Hal itu diperkuat melalui filosofi Profesor Amerika Serikat Martha Nussbaum yang menyatakan, "Banyak profesional yang dicintai dan terpercaya menutupi wajah mereka sepanjang tahun. Apa yang menginspirasi ketakutan dan ketidakpercayaan di Eropa bukanlah menutupi semata, tetapi menutupi Muslim." (Nussbaum, 2010).

Karena cadar menjadi norma baru, kita perlu menerima bahwa minoritas Muslim yang terlihat memiliki hak untuk dimasukkan dalam norma baru melalui pakaian sendiri dalam cadar jika mereka mau.

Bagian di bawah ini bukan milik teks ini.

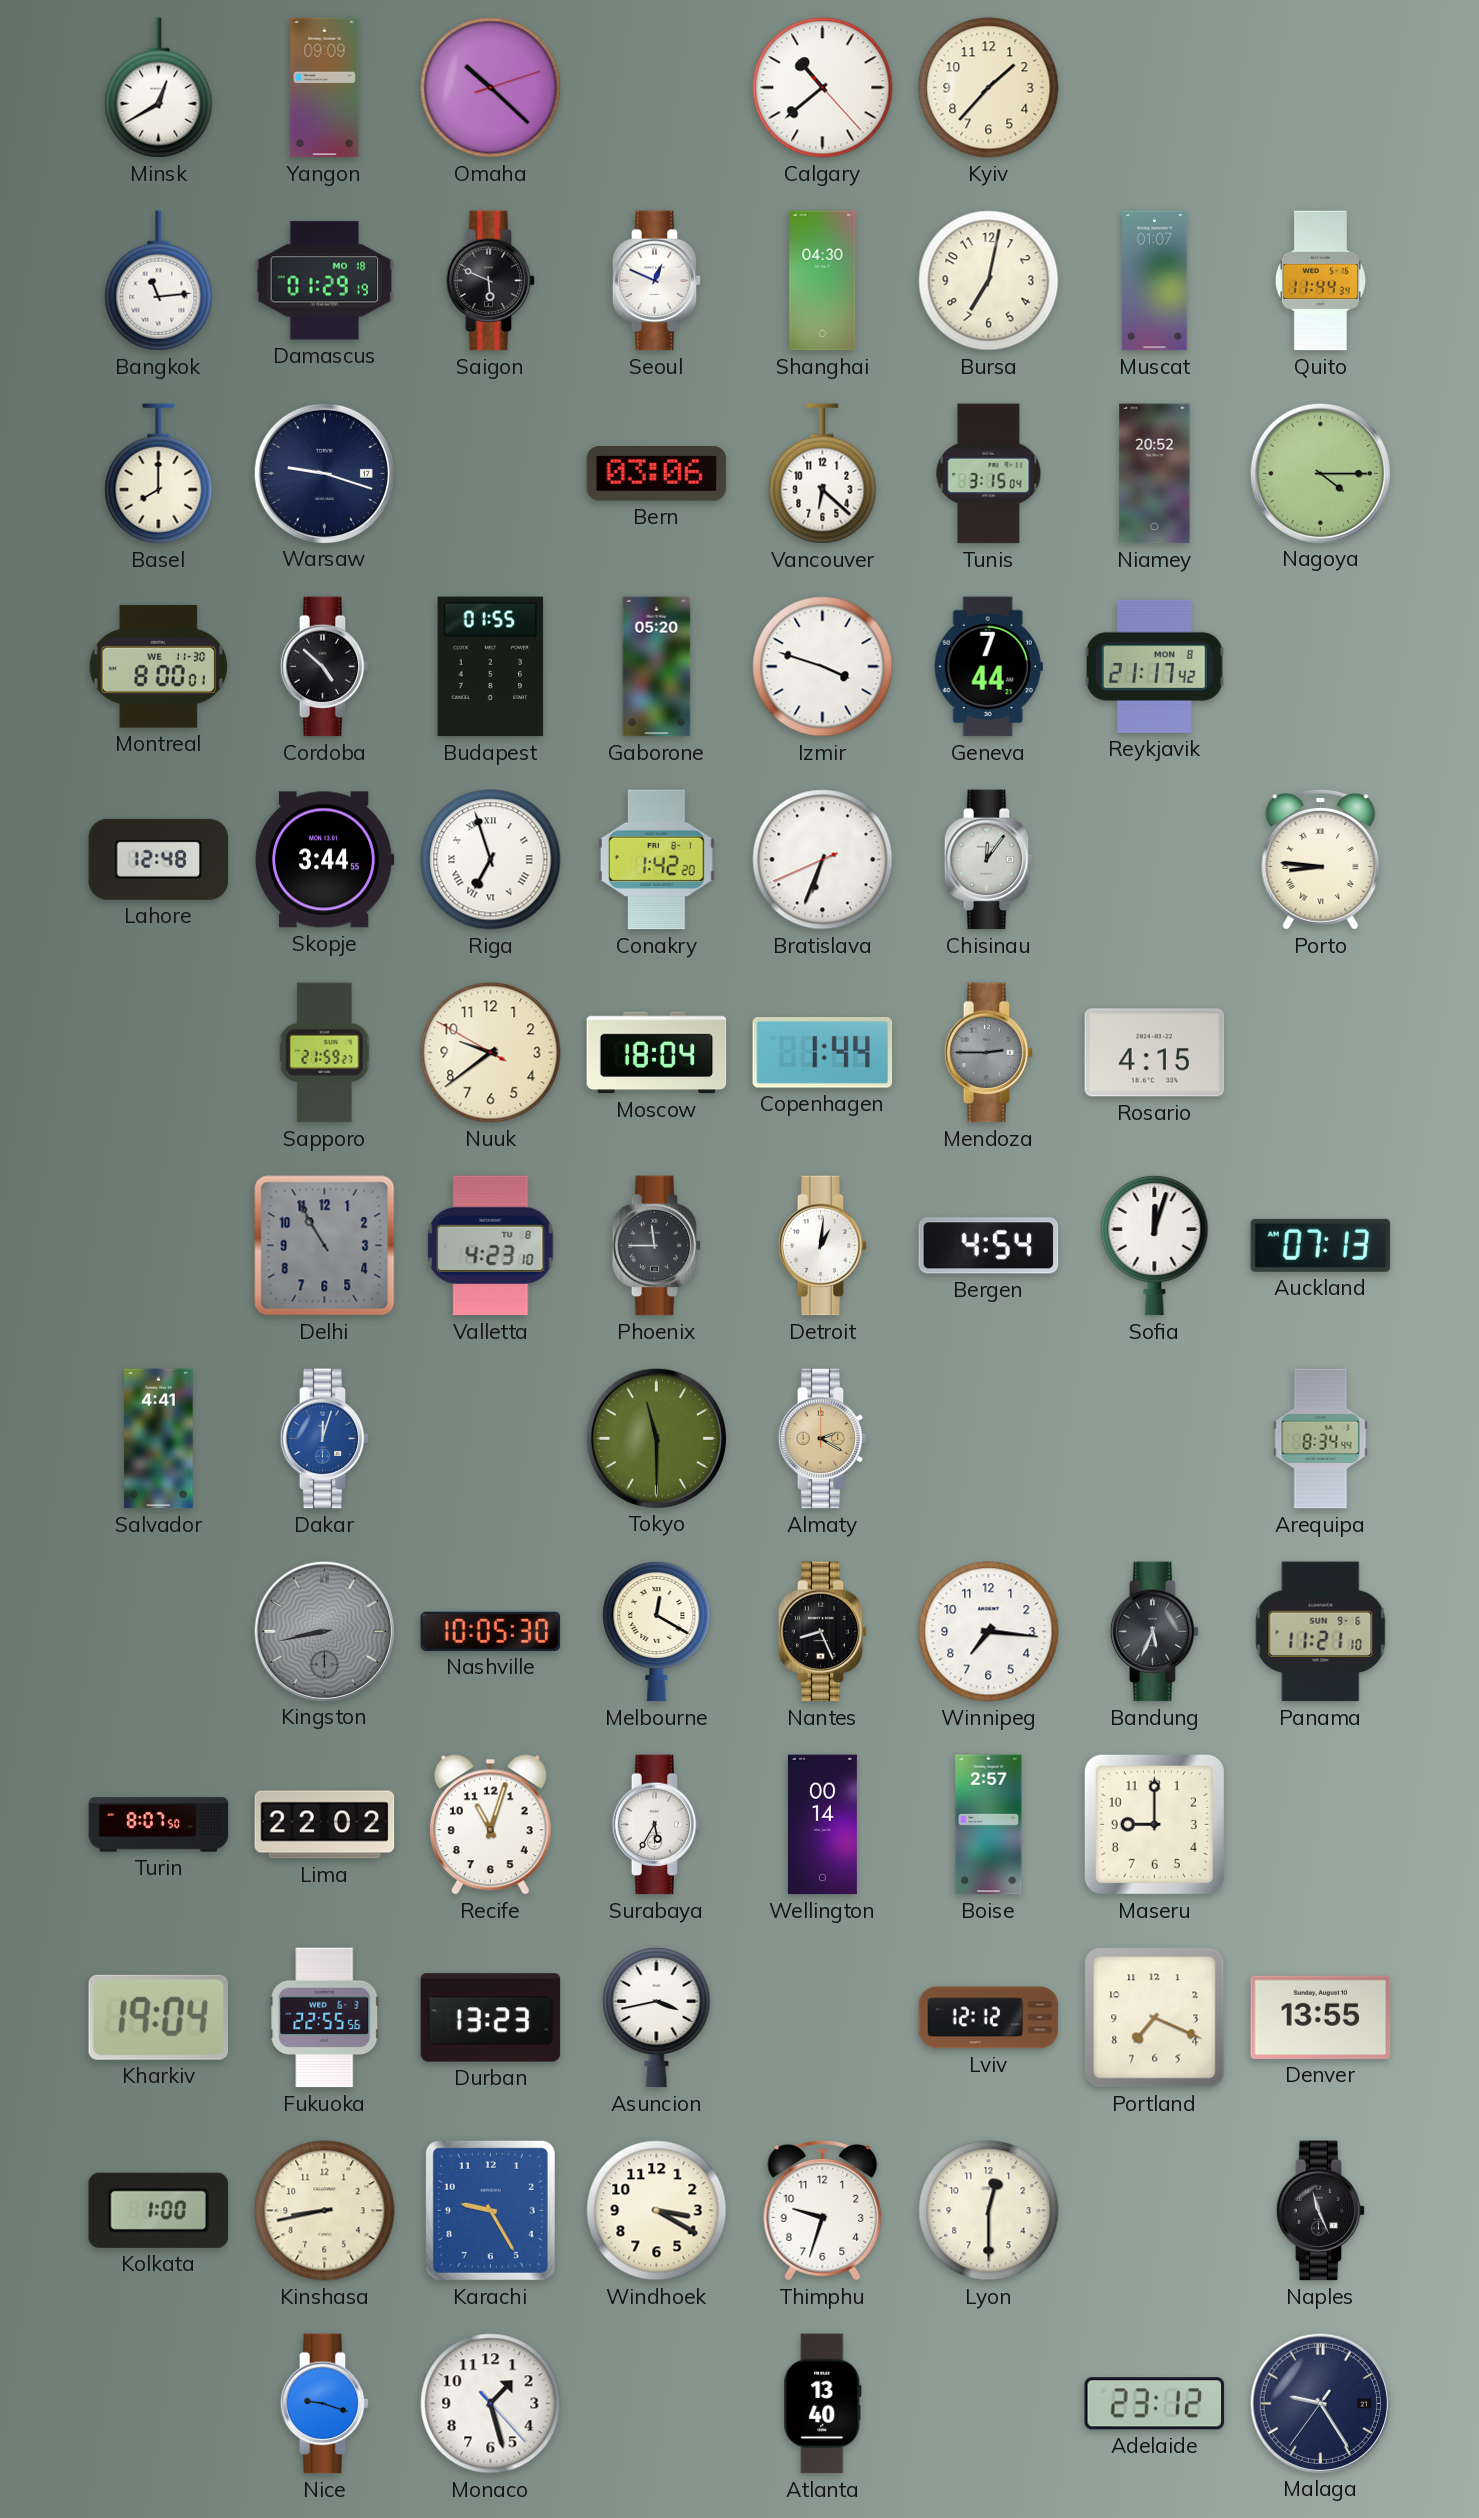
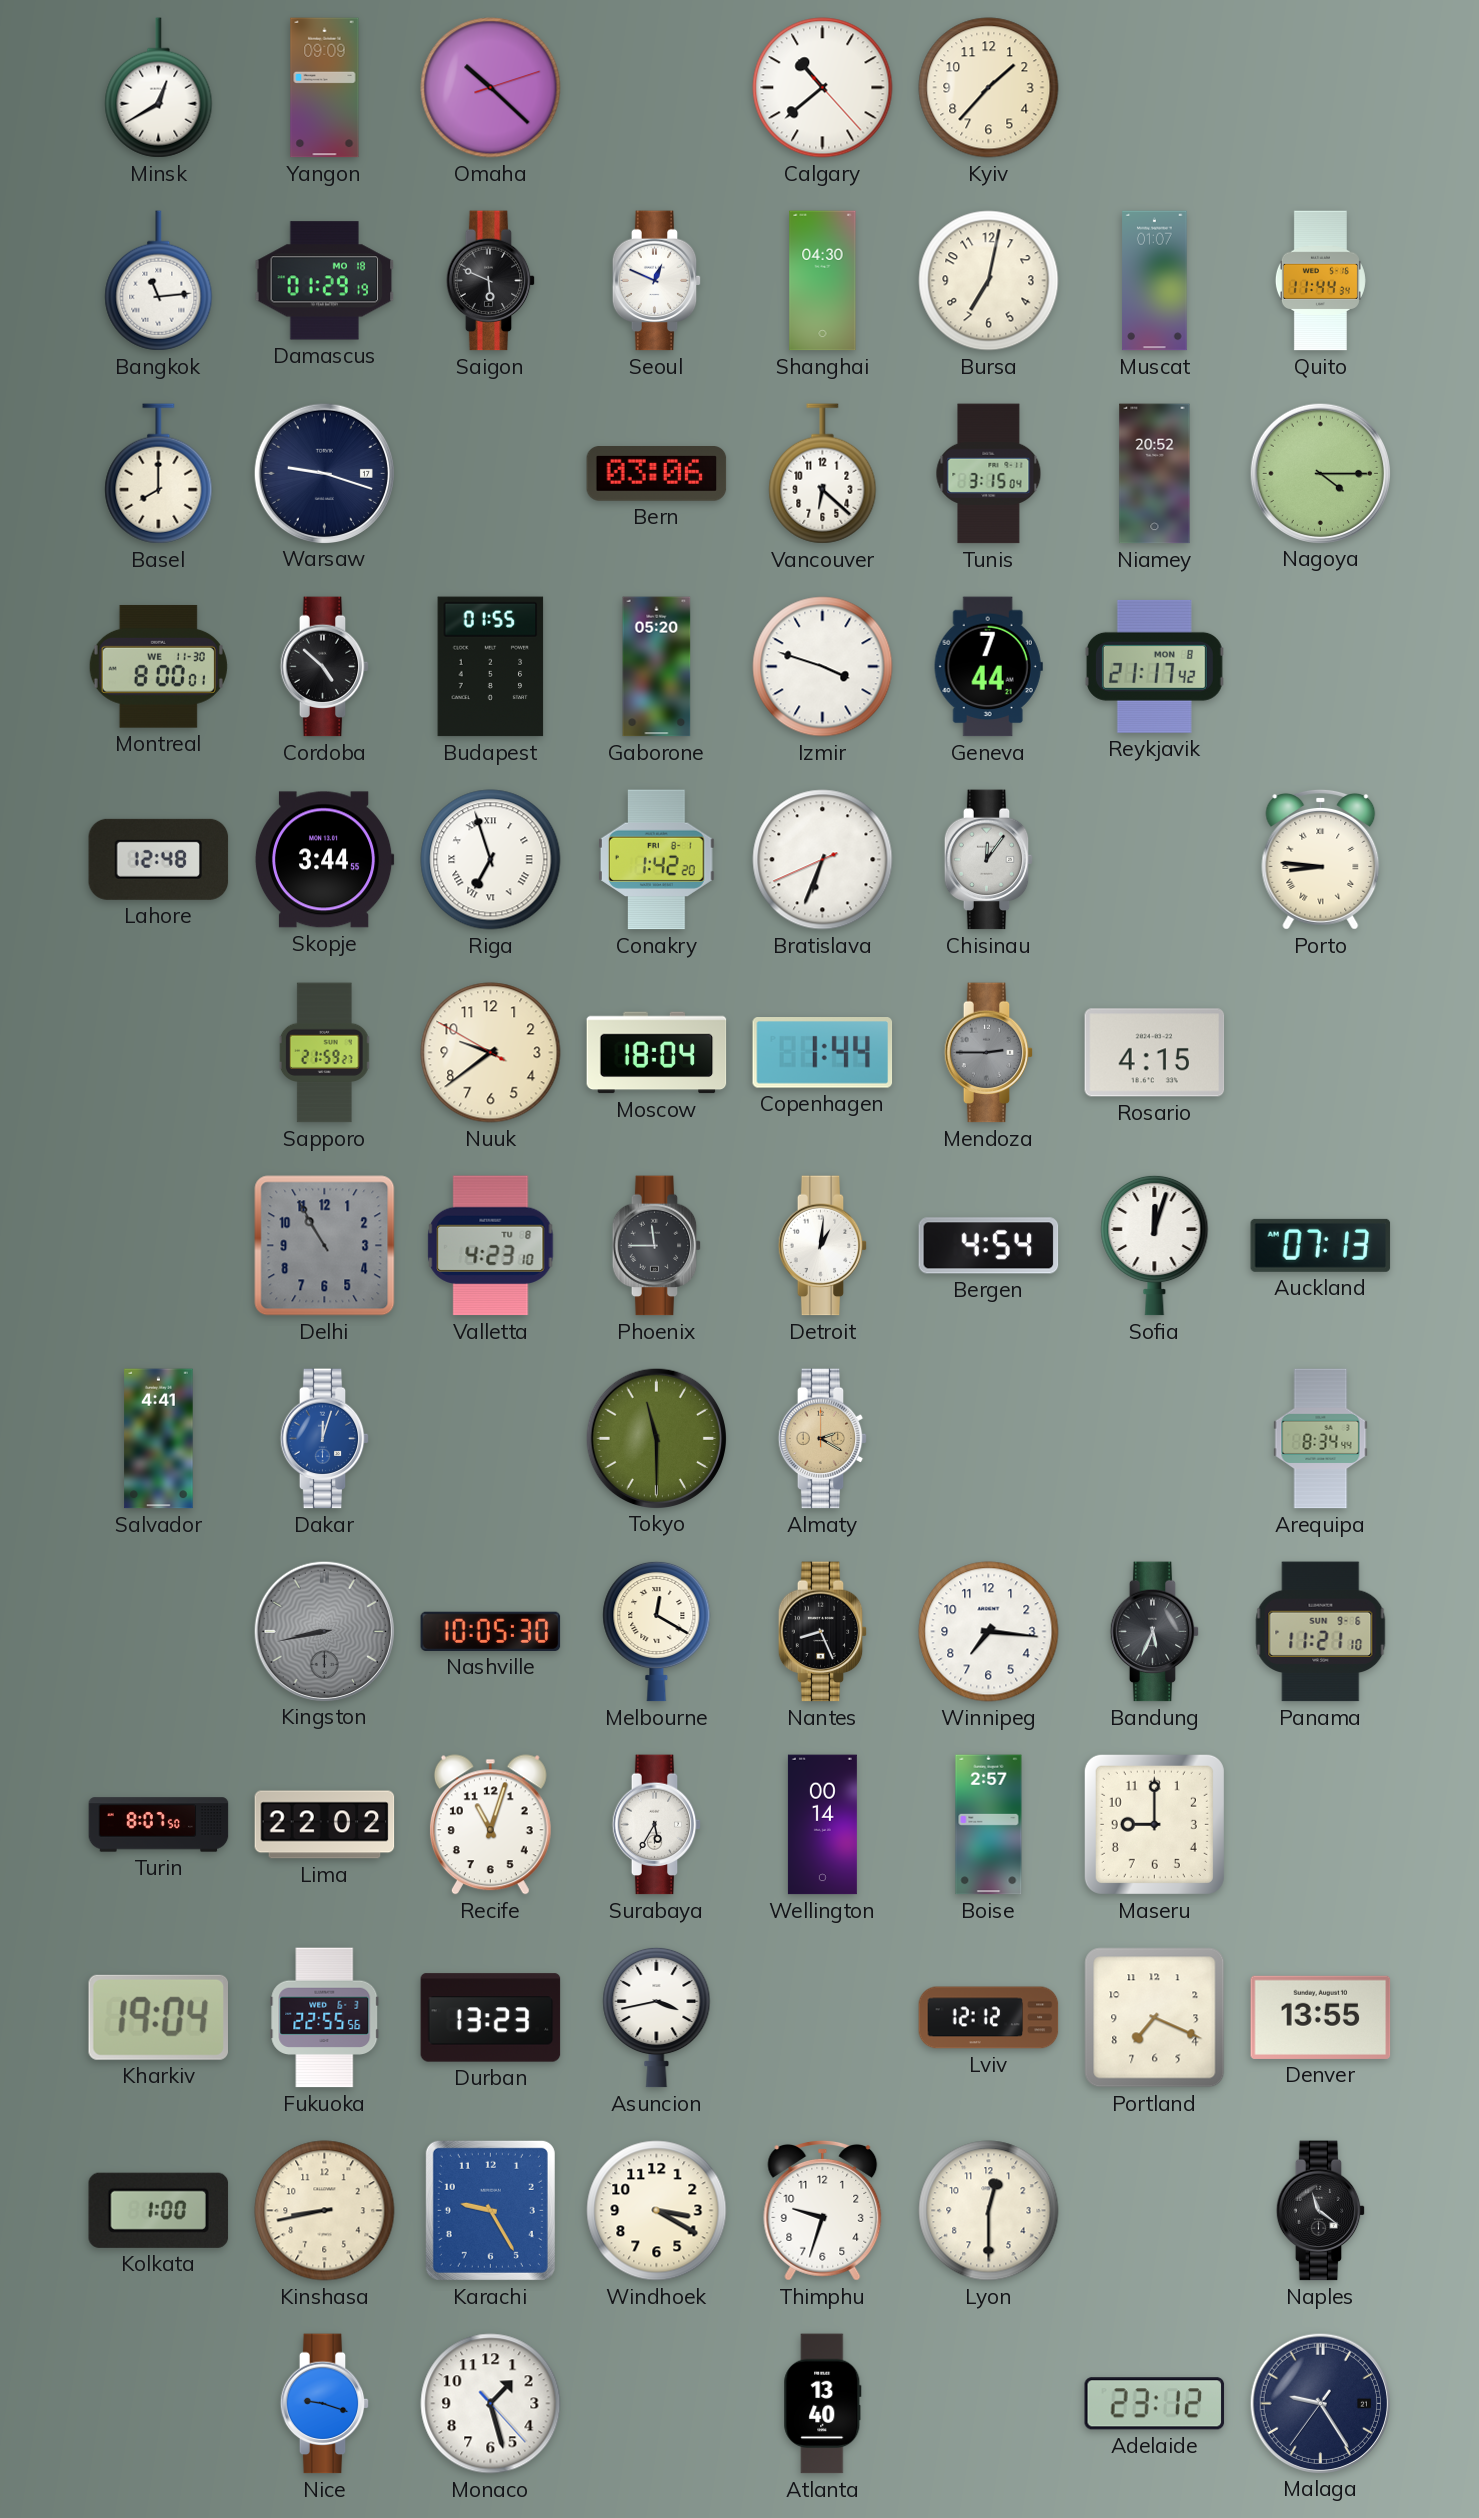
Naples: 11:26 -> 11:21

Sebagai konsekuensi dari pelarangan cadar, Komite Hak Asasi Manusia Nasional 2018 menyatakan pelarangan di Prancis memiliki efek mengurung wanita Muslim di rumah mereka dan meminggirkan mereka (OHCHR, 2018). Secara komparatif untuk mempromosikan prinsip Prancis 'hidup bersama', Prancis berhasil menghapus Muslim yang terlihat dari identitas Prancis.

Virus corona juga telah secara terang-terangan menyampaikan bahwa individu masih dapat hidup bersama dan tetap menjadi orang Prancis sambil mengambil bagian di ruang publik, tanpa menunjukkan wajah mereka. Tindakan pencegahan pandemi perlu menyadarkan Prancis untuk merevisi cara mereka meminggirkan dan mengkriminalisasi Muslim sambil memuji orang Prancis yang tidak mengenakan burqa karena pada dasarnya melakukan hal yang sama, tetapi untuk tujuan yang berbeda.

Untuk benar-benar mencapai semboyan Nasional Prancis tentang 'kebebasan, kesetaraan, dan persaudaraan', diskriminasi semacam ini harus dibuang karena diskriminasi ini telah menggantikan demokrasi dengan kemunafikan.